As an EAR is not available for total fiber, comparisons were made with the Adequate Intake (AI), which is a value that is observed to be adequate in healthy populations (Institute of Medicine, 2011). Levels of sodium intake were compared with the Upper Limit (UL). The lower NVP-BKM120 manufacturer range of the DRI reference values was used to determine the prevalence of nutrient inadequacy. There were 5195 and 5491 students who completed the FFQ in 2003 and 2011 respectively. Of these students, we excluded 368 (3.4%) students with reported average energy intakes of less than 500 kcal or greater than
5000 kcal per day from the analyses pertaining to dietary outcomes, following established criteria for outlying observations (Willett, 1998). Eating Well with Canada’s Food Guide ( Health Canada, 2008) also provided guidelines for healthy eating according to recommended number of servings for the four food groups: vegetables and fruit, milk and alternatives (yogurt, cheese), grain products (e.g., bread, pasta, cereal) and meat and alternatives (e.g.,
tofu, beans, eggs).

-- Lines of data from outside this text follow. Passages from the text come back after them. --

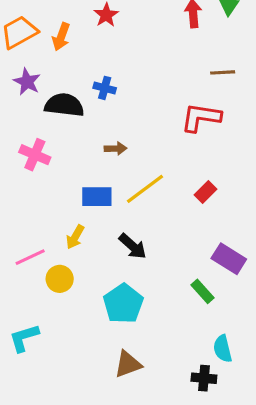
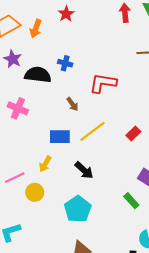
red L-shape: (201, 117) -> (103, 83), moved
brown arrow: (116, 148) -> (72, 104), turned 56

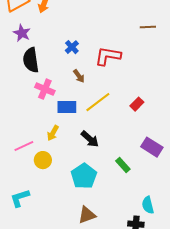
blue cross: (65, 63) -> (72, 47), moved, turned 32
black semicircle: (38, 75) -> (31, 60), moved, turned -105
pink cross: (18, 108) -> (45, 89), moved
green rectangle: (131, 201) -> (123, 165), moved

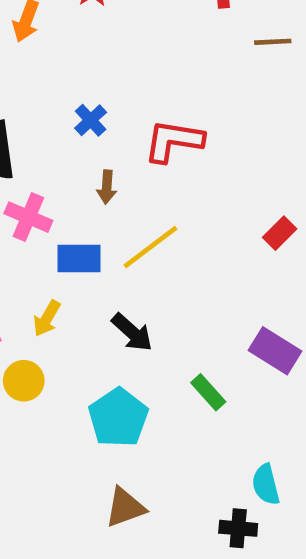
brown line: (148, 27) -> (273, 42), moved
brown arrow: (79, 76) -> (107, 187), turned 40
red rectangle: (137, 104) -> (280, 233), moved

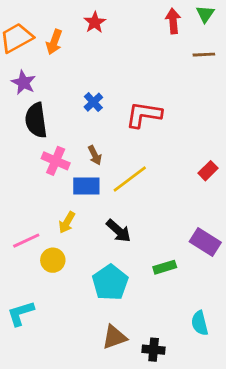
brown arrow: (107, 187) -> (95, 155), moved, turned -30
green rectangle: (208, 392) -> (165, 267), turned -65
black cross: (238, 528) -> (154, 350), moved

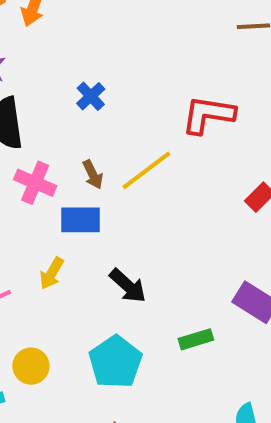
red L-shape: (144, 115) -> (208, 115), moved
yellow line: (130, 179) -> (146, 170), moved
yellow circle: (53, 260) -> (31, 366), moved

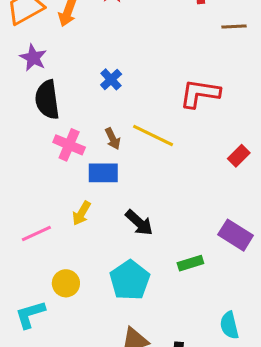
yellow line: (146, 170) -> (153, 135), turned 63

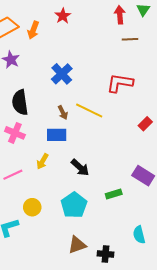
brown line: (234, 27) -> (130, 39), moved
blue cross: (111, 79) -> (62, 74), size x1.5
black semicircle: (47, 100) -> (20, 102), moved
pink cross: (69, 145) -> (15, 133), moved

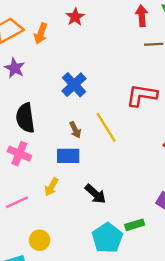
yellow line: (89, 111) -> (106, 127), turned 32
cyan pentagon: (74, 205) -> (107, 238), moved

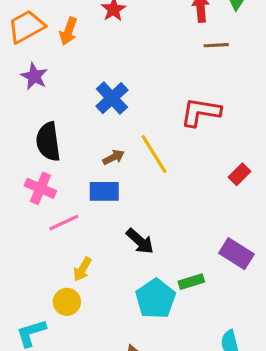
brown arrow: (75, 130) -> (114, 157), turned -91
yellow arrow: (51, 187) -> (82, 269), moved
pink line: (17, 202) -> (64, 223), moved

Dietary behaviors and intakes from each of the four food groups were determined from the YAQ. Measured body mass index (BMI) was used Ku-0059436 in vitro to define weight status based on the age- and gender-specific cut-off points of the International Obesity Task Force (Cole et al., 2000). Students without height and weight measurements were excluded from the analyses related to weight status. Parents completed home surveys that included information on parental education attainment levels (secondary or less, college, university or above) and household income levels (< $20,000; $20,001–$40,000; $40,001–$60,000; >$60,001). Place of residency else (urban/rural) was determined using Modulators postal codes collected from parent surveys. All statistical analyses were
weighted for non-response bias and represent provincial estimates of the grade 5 student population in public schools across NS. Response weights were calculated based on average household incomes according to postal code data from the 2001 and 2011 census for participants and non-participants, to account for non-response bias due to lower participation rates in residential areas with lower household incomes (Veugelers and Fitzgerald, 2005b). Unadjusted differences between pre- and post-policy implementation for dietary outcomes and weight status were assessed using the Rao–Scott-Chi-square (Rao and Scott, 1981 and Rao and Scott, 1984) or t-test as appropriate. These changes were considered to act as proxies of policy effect. We applied random effects regression methods to account for the clustering of students within schools that are embedded within school boards. Missing values were considered as separate covariate categories but are not presented. Students from schools that did not take part in both years of the study were excluded from the regression analysis.